Speaker: Jaime Arguello (Language Technologies Institute, School of Computer Science, Carnegie Mellon University)
Time/Date: Thursday July 16th, 2009, 11:00 AM.
Place: Wean Hall 7220
Title: Sources of Evidence for Vertical Selection
Web search providers often include search services for domain-specific subcollections, called verticals, such as news, images, videos, job postings, company summaries, and artist profiles. We address the problem of vertical selection, predicting relevant verticals (if any) for queries issued to a search engine's main web search page. In contrast to prior collection selection tasks, vertical selection is associated with unique resources that can inform the classification decision. We focus on three sources of evidence: (1) the query string, from which features are derived independent of external resources, (2) logs of queries previously issued to the vertical directly by users, and (3) corpora representative of vertical content. These sources of evidence are integrated as features in a classification-based approach.
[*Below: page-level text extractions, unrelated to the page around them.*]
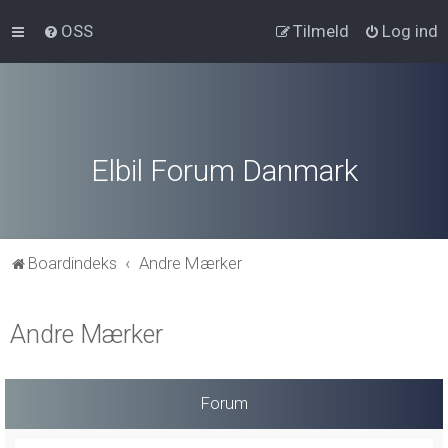
OSS
Tilmeld
Log ind
Elbil Forum Danmark
Boardindeks
Andre Mærker
Andre Mærker
Forum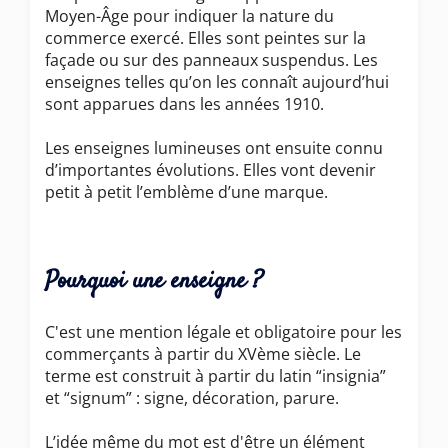
Moyen-Âge pour indiquer la nature du
commerce exercé. Elles sont peintes sur la
façade ou sur des panneaux suspendus. Les
enseignes telles qu’on les connaît aujourd’hui
sont apparues dans les années 1910.
Les enseignes lumineuses ont ensuite connu
d’importantes évolutions. Elles vont devenir
petit à petit l’emblème d’une marque.
Pourquoi une enseigne ?
C'est une mention légale et obligatoire pour les
commerçants à partir du XVème siècle. Le
terme est construit à partir du latin “insignia”
et “signum” : signe, décoration, parure.
L’idée même du mot est d'être un élément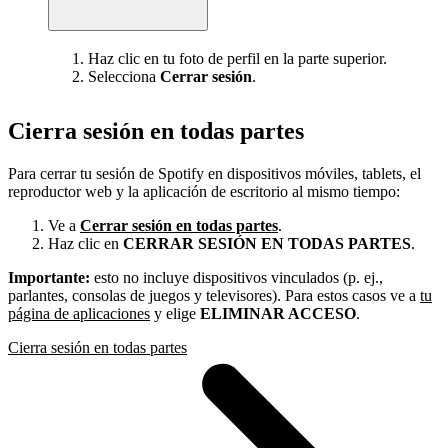
Haz clic en tu foto de perfil en la parte superior.
Selecciona
Cerrar sesión
.
Cierra sesión en todas partes
Para cerrar tu sesión de Spotify en dispositivos móviles, tablets, el
reproductor web y la aplicación de escritorio al mismo tiempo:
Ve a
Cerrar sesión en todas partes
.
Haz clic en
CERRAR SESIÓN EN TODAS PARTES
.
Importante:
esto no incluye dispositivos vinculados (p. ej.,
parlantes, consolas de juegos y televisores). Para estos casos ve a
tu
página de aplicaciones
y elige
ELIMINAR ACCESO
.
Cierra sesión en todas partes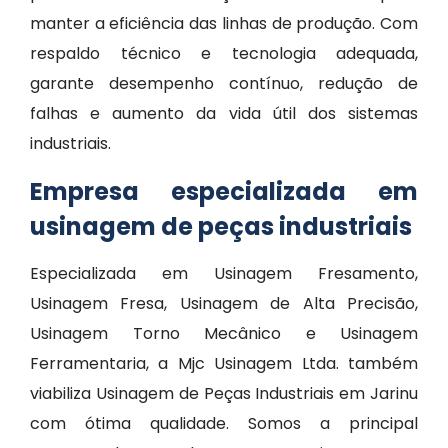
manter a eficiência das linhas de produção. Com
respaldo técnico e tecnologia adequada,
garante desempenho contínuo, redução de
falhas e aumento da vida útil dos sistemas
industriais.
Empresa especializada em
usinagem de peças industriais
Especializada em Usinagem Fresamento,
Usinagem Fresa, Usinagem de Alta Precisão,
Usinagem Torno Mecânico e Usinagem
Ferramentaria, a Mjc Usinagem Ltda. também
viabiliza Usinagem de Peças Industriais em Jarinu
com ótima qualidade. Somos a principal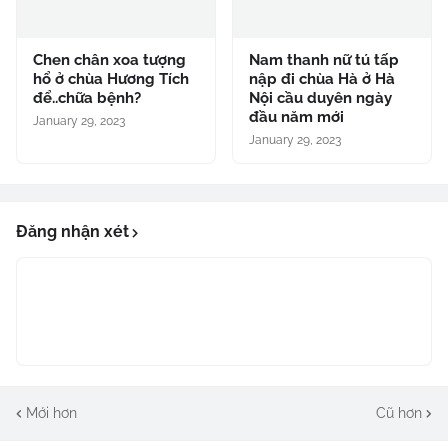
Chen chân xoa tượng
Nam thanh nữ tú tấp
hổ ở chùa Hương Tích
nập đi chùa Hà ở Hà
để..chữa bệnh?
Nội cầu duyên ngày
đầu năm mới
January 29, 2023
January 29, 2023
Đăng nhận xét
Mới hơn
Cũ hơn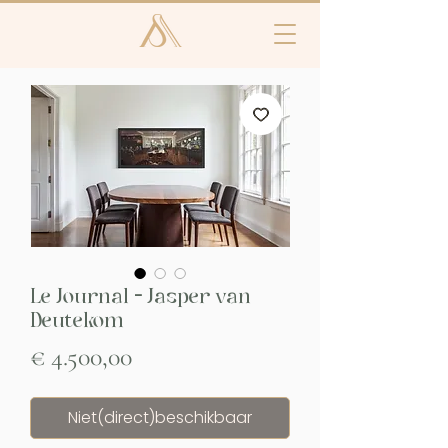
Le Journal - Jasper van
Deutekom
Prijs
€ 4.500,00
Niet(direct)beschikbaar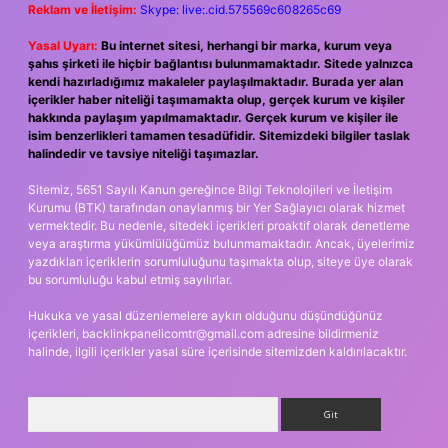
Reklam ve İletişim:
Skype: live:.cid.575569c608265c69
Yasal Uyarı:
Bu internet sitesi, herhangi bir marka, kurum veya
şahıs şirketi ile hiçbir bağlantısı bulunmamaktadır. Sitede yalnızca
kendi hazırladığımız makaleler paylaşılmaktadır. Burada yer alan
içerikler haber niteliği taşımamakta olup, gerçek kurum ve kişiler
hakkında paylaşım yapılmamaktadır. Gerçek kurum ve kişiler ile
isim benzerlikleri tamamen tesadüfidir. Sitemizdeki bilgiler taslak
halindedir ve tavsiye niteliği taşımazlar.
Sitemiz, 5651 Sayılı Kanun gereğince Bilgi Teknolojileri ve İletişim
Kurumu (BTK) tarafından onaylanmış bir Yer Sağlayıcı olarak hizmet
vermektedir. Bu nedenle, sitedeki içerikleri proaktif olarak denetleme
veya araştırma yükümlülüğümüz bulunmamaktadır. Ancak, üyelerimiz
yazdıkları içeriklerin sorumluluğunu taşımakta olup, siteye üye olarak
bu sorumluluğu kabul etmiş sayılırlar.
Hukuka ve yasal düzenlemelere aykırı olduğunu düşündüğünüz
içerikleri,
backlinkpanelicomtr@gmail.com
adresine bildirmeniz
halinde, ilgili içerikler yasal süre içerisinde sitemizden kaldırılacaktır.
Arama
We make use of and compare against prior work in federated search and retrieval effectiveness prediction. Our evaluation focuses on 18 different verticals, which differ in terms of semantics, media type, size, and level of query traffic. An in-depth error analysis reveals unique challenges across different verticals and provides insight into vertical selection for future work.
Based on work conducted at Yahoo! Labs Montreal to be presented at SIGIR 2009.